Chopin : 3e sonate, Polonaise n° 2, Nocturne op. 55, Haydn : Sonate n° 46, Mozart : Sonate K. 331 « alla turca »
Les années quatre-vingt sont celles de la gloire de Pogorelich.
Elles débutèrent par le scandale qui le rendit célèbre, le jour où la grande Martha Argerich claqua la porte du jury du fameux concours Chopin de Varsovie parce que Pogorelich n’avait pas été déclaré vainqueur. Visiblement le jeu original d’Ivo Pogorelich avait divisé le jury, mais la tradition l’avait emporté. L’exclusion avec fracas du jeune pianiste de vingt-deux ans le rendit plus célèbre que s’il avait gagné.
Après avoir en avoir entendu parler par la rumeur, le public découvrit alors le pianiste par les concerts et les disques. Ses premiers disques Chopin, Bach, Tchaïkovski (avec Abbado) étaient connus, échangés, commentés par tous les mélomanes. D’autant que ces disques coïncidaient avec le début du disque compact, et que l’on put découvrir dans une qualité de son inouïe à l’époque ce jeu inventif et prenant.

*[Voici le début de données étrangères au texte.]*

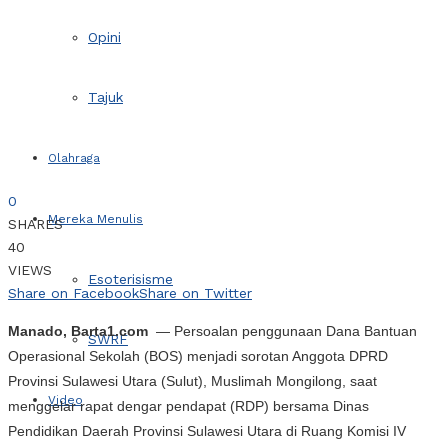
Opini
Tajuk
Olahraga
0
Mereka Menulis
SHARES
40
VIEWS
Esoterisisme
Share on Facebook
Share on Twitter
Manado, Barta1.com
— Persoalan penggunaan Dana Bantuan
SWRF
Operasional Sekolah (BOS) menjadi sorotan Anggota DPRD
Provinsi Sulawesi Utara (Sulut), Muslimah Mongilong, saat
Video
menggelar rapat dengar pendapat (RDP) bersama Dinas
Pendidikan Daerah Provinsi Sulawesi Utara di Ruang Komisi IV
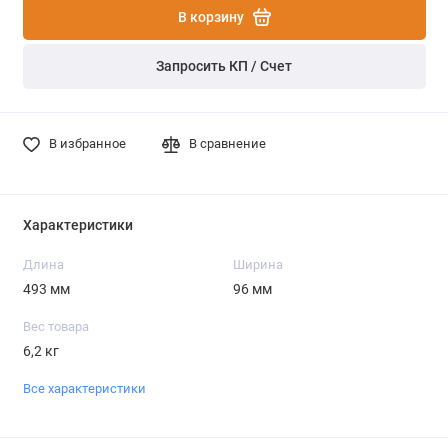
В корзину
Запросить КП / Счет
В избранное
В сравнение
Характеристики
Длина
Ширина
493 мм
96 мм
Вес товара
6,2 кг
Все характеристики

C’est ce jeu unique que l’on entend, et que l’on voit, plus-value inestimable, dans ce récital pris en 1987 dans une salle XVIIIe d’un château turinois célèbre. On est aussi impressionné de voir ce récital qu’on l’a été en découvrant ses disques il y a vingt-cinq ans. La très bonne image permet de mieux comprendre ce qui nous émerveillait au disque : l’alchimie du jeu de Pogorelich est un mélange rare de technique, d’attention au beau son, d’imagination et d’inventivité, de style et de respect du texte.
La technique de Pogorelich fascine. Une position des mains parfaite, une gestuelle qui semble évidente, presque facile, parfaitement naturelle. C’est aux antipodes des jeux « originaux » que l’on voit parfois chez d’autres pianistes célèbres (Gould, Horowitz, Barenboïm…). C’est cette technique qui permet à la fois un son clair, précis et beau tout en variant le style et l’atmosphère à chaque morceau. L’inventivité du toucher, la fluidité des passages rapides, le mélange optimal d’exactitude et de pulsation rythmique (Haydn) ou de romantisme et de tendresse (Chopin) rendent chaque morceau différent d’ambiance. Son jeu perlé parfois donne l’impression d’une dentelle sonore, la précision rythmique étant conjuguée avec de magnifiques phrasés. Avec cette variété, Pogorelich peut tout aborder : son style est adaptable, voire irremplaçable, sur une période historique aussi large que de Bach à Ravel, ce qui est vraiment exceptionnel.
Depuis la fin des années quatre-vingt, Pogorelich est devenu un pianiste beaucoup plus rare. Chaque disque est très attendu par les amateurs, et on a vu paraître il y a une dizaine d’années quelques disques sublimes : Scherzos de Chopin, Tableaux de Moussorgski (chez Deutsche Grammophon depuis le début). Mais ses premières années restent celles du « miracle Pogorelich ».
Alors que l’on croyait tout connaître de cette période du pianiste, ce DVD est un merveilleux cadeau.